Required work: Copy, from the entries below, each line in which the string "Boulder" appears.

_ _ _ _

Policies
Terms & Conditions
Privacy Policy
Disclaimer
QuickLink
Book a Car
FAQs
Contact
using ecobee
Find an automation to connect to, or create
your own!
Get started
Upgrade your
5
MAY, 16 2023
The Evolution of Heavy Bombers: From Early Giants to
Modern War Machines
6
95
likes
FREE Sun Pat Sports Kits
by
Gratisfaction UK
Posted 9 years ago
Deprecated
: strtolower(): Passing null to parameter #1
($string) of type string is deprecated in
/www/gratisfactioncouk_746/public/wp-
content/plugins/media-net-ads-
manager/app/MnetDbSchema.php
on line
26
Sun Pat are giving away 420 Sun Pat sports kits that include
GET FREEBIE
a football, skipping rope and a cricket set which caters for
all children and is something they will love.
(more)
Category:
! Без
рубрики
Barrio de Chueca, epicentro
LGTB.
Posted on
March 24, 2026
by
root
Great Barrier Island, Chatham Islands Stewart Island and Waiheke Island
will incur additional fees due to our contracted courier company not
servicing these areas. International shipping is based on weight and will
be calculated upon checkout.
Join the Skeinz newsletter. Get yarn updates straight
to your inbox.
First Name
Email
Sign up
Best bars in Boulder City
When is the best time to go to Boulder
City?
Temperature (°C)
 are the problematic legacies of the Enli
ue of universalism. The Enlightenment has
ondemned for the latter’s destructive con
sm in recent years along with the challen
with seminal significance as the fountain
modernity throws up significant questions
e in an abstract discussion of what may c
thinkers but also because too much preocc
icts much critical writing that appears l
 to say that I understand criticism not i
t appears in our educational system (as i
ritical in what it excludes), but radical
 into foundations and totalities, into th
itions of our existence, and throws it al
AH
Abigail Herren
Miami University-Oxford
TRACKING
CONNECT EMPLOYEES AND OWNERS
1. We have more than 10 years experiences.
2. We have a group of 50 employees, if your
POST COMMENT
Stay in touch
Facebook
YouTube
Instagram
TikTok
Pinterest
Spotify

_ _ _ _

Result below:
Best bars in Boulder City
When is the best time to go to Boulder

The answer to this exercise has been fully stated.